28 May 2021
The nation in migration studies?
Presented By Professor Marta Bivand Erdal as part of the CRCC Seminar Series
- 1pm - 2pm
- Microsoft Teams Live Event
About this event
Processes of international migration are significantly shaped by the borders of nation-states, yet the interdisciplinary field of migration studies, arguably, has an ambivalent relationship with the nation in both analytical and substantive terms. Given the attention new nationalisms and right-wing populism is receiving not least in research on anti-immigration sentiment, the dominance of the nation-state in much research on migrant integration, or how migrant groups are commonly defined by national origin, this might be a surprising claim. Nevertheless, in this talk I will discuss how migration studies may be seen as (often) reifying, ignoring and vilifying the nation. I will support this argument first by presenting a mapping of the use of the nation in migration studies articles, and second, by discussing how nation is substantively related to in different subfields of migration studies. Drawing on examples from a completed research project on ‘negotiating the nation’ I will reflect on the necessity of empirical data and analytical approaches which allow seeing the nation which might be there to be found. Finally, I will reflect on research communication dilemmas related to normativity in the political minefield of public debates on migration.

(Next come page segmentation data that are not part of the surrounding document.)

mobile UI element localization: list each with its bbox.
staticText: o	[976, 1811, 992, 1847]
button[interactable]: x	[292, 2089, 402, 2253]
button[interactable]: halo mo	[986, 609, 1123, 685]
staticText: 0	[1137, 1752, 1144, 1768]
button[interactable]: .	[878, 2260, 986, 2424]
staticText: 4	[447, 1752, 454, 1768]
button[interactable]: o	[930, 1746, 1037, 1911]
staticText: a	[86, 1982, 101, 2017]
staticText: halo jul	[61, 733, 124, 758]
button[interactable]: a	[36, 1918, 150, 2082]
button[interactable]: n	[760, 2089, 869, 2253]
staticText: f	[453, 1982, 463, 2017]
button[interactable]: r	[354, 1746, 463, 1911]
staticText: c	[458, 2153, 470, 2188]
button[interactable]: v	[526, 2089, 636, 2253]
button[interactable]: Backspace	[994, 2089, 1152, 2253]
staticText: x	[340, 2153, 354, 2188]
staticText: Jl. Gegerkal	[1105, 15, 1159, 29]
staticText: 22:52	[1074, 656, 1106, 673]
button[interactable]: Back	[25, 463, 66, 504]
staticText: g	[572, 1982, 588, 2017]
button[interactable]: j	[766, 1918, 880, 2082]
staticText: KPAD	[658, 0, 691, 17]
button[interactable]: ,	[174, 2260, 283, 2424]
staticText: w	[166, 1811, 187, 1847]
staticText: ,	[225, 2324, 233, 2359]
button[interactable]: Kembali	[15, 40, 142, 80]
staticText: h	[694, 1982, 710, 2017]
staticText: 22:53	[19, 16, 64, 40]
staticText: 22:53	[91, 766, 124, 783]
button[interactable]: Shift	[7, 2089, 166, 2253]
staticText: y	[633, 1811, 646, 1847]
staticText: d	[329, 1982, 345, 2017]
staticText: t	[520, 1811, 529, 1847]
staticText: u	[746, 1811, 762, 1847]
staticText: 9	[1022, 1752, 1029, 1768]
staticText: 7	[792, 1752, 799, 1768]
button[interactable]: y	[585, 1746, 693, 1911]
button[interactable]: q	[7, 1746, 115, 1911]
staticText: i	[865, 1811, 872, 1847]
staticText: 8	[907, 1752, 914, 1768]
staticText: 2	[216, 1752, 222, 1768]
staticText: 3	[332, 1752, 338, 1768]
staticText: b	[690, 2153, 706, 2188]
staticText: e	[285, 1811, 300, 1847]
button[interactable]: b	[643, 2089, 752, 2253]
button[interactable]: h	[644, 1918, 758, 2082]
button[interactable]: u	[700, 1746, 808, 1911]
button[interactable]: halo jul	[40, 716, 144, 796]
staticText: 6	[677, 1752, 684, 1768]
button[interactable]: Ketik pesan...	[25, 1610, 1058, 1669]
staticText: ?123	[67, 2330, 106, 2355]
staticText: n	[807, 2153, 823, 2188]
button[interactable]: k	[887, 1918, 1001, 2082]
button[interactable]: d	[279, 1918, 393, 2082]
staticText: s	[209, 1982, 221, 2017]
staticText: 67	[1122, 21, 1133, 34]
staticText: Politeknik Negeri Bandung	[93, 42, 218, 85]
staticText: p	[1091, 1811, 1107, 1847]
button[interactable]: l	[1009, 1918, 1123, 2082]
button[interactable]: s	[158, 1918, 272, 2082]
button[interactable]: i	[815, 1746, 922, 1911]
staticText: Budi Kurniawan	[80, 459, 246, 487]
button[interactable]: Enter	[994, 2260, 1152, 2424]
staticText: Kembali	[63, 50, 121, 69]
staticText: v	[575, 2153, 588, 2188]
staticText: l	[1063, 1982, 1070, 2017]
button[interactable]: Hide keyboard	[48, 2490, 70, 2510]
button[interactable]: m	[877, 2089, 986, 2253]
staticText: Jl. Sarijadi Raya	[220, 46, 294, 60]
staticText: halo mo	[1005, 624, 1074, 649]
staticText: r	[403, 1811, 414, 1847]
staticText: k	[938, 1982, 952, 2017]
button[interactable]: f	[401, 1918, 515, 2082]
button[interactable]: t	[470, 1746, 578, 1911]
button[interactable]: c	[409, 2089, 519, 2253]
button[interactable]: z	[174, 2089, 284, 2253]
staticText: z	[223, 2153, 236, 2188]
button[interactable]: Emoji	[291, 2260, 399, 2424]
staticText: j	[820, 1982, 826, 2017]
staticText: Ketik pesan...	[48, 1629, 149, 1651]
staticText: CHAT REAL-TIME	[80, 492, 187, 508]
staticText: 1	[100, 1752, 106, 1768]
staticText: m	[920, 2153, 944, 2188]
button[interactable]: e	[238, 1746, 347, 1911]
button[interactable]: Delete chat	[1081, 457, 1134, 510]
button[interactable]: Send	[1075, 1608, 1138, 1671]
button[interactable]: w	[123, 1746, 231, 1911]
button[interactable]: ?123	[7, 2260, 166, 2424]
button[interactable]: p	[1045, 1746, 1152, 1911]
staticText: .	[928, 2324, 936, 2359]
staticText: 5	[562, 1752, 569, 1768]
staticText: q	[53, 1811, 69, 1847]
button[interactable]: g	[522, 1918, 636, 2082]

Marta Bivand Erdal is Research Director, and Research Professor in Migration Studies, at Peace Research Institute Oslo (PRIO). As a Human Geographer she is interested in the impacts of migration and transnationalism in both emigration and immigration contexts. This has led to research on interactions of migrant transnationalism and integration; remittances, migration and development; return mobilities; citizenship, nation and diversity; and migration & religion. Marta’s work draws on interview, focus group, and survey data, paying critical attention to the use of categories. She has published extensively in migration studies and regularly engages with governmental and non-governmental stakeholders. She led the ‘Negotiating the nation: Implications of ethnic and religious diversity for national identity’ project funded by the Research Council of Norway (2013-2017) (the final report can be read here). She is currently working on several migration research projects, including MIGNEX on migration, development and migration management, and her ERC project Migration rhythms in trajectories of upward social mobility in Asia.